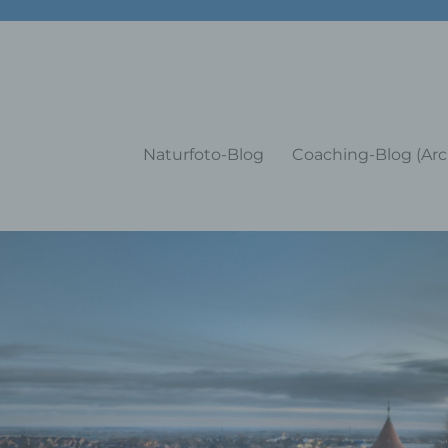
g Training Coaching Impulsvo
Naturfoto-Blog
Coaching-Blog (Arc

┄┄┄┄┄┄┄┄┄┄

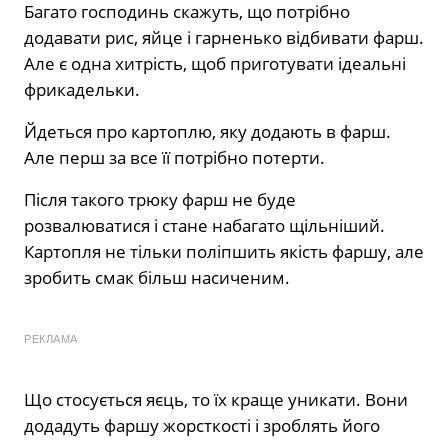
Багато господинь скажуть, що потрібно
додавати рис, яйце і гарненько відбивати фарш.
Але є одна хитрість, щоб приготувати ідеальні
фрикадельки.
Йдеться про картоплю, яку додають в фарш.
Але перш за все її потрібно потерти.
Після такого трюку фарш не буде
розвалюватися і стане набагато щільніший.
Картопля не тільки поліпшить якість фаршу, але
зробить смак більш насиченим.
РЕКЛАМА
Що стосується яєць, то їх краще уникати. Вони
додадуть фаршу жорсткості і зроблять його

┄┄┄┄┄┄┄┄┄┄

* [Problem description] Go through the material above and copy each line that has the word "потрібно".

* [Answer space]
Багато господинь скажуть, що потрібно
Але перш за все її потрібно потерти.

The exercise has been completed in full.